- _AIM OF THE TASK_
Images are to be skipped; everything else in the records must be repeated exactly.
::: DATA UNDER STUDY :::
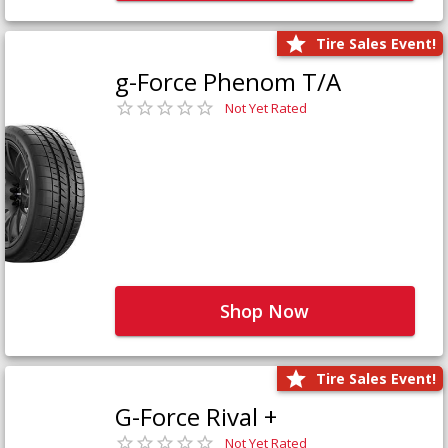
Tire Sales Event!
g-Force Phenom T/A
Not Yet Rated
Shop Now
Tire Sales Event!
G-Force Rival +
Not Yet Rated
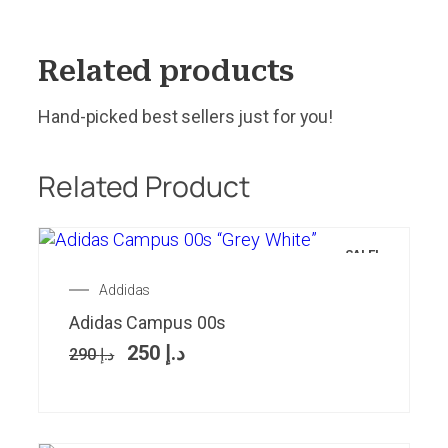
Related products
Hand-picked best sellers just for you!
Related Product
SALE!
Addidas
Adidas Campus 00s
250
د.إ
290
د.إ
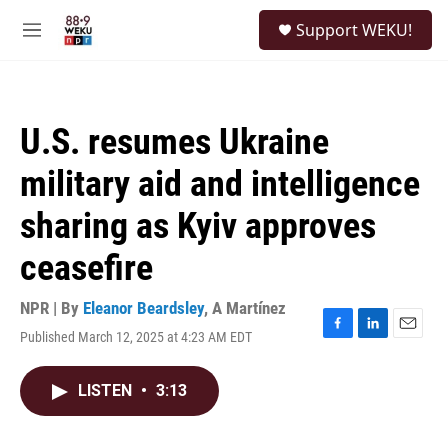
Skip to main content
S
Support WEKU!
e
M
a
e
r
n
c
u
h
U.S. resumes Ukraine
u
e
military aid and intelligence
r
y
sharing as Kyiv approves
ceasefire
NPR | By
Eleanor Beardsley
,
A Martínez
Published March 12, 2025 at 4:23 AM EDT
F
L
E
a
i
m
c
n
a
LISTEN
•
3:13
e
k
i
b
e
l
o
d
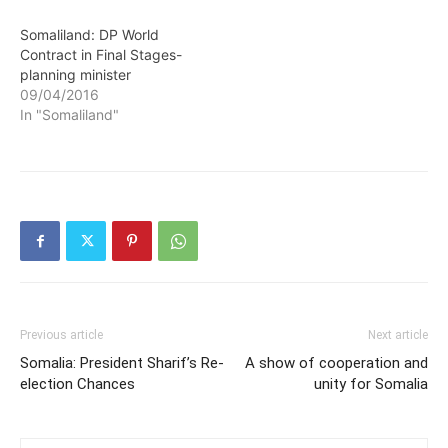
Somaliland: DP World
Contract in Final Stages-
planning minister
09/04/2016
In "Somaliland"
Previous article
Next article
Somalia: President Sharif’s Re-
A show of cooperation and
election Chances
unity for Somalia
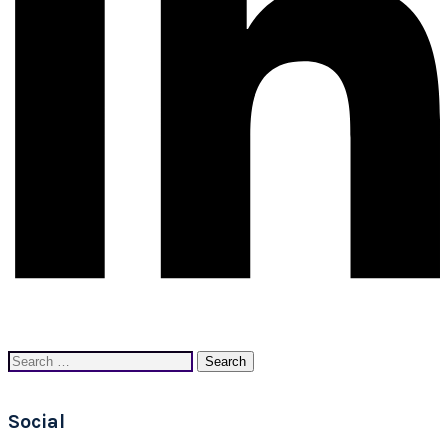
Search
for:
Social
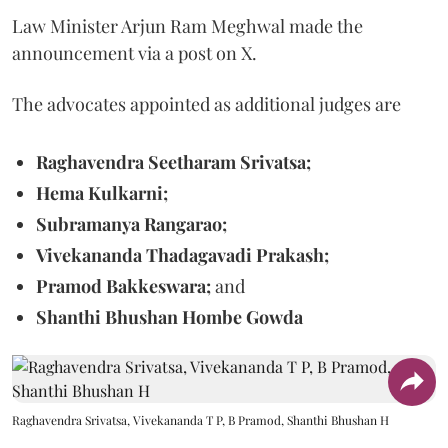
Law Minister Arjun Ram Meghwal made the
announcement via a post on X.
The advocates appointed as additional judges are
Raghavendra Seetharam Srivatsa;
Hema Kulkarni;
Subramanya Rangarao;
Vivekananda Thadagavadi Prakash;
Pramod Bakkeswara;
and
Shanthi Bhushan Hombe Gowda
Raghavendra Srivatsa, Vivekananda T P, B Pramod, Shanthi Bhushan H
:::
- _WRITTEN ANSWER_
Tire Sales Event!
g-Force Phenom T/A
Not Yet Rated
Shop Now
Tire Sales Event!
G-Force Rival +
Not Yet Rated
Related products
Hand-picked best sellers just for you!
Related Product
SALE!
Addidas
Adidas Campus 00s
250
د.إ
290
د.إ
Skip to main content
S
Support WEKU!
e
M
a
e
r
n
c
u
h
U.S. resumes Ukraine
u
e
military aid and intelligence
r
y
sharing as Kyiv approves
ceasefire
NPR | By
Eleanor Beardsley
,
A Martínez
Published March 12, 2025 at 4:23 AM EDT
F
L
E
a
i
m
c
n
a
LISTEN
•
3:13
e
k
i
b
e
l
o
d
Somaliland: DP World
Contract in Final Stages-
planning minister
09/04/2016
In "Somaliland"
Previous article
Next article
Somalia: President Sharif’s Re-
A show of cooperation and
election Chances
unity for Somalia
Search
for:
Social
Law Minister Arjun Ram Meghwal made the
announcement via a post on X.
The advocates appointed as additional judges are
Raghavendra Seetharam Srivatsa;
Hema Kulkarni;
Subramanya Rangarao;
Vivekananda Thadagavadi Prakash;
Pramod Bakkeswara;
and
Shanthi Bhushan Hombe Gowda
Raghavendra Srivatsa, Vivekananda T P, B Pramod, Shanthi Bhushan H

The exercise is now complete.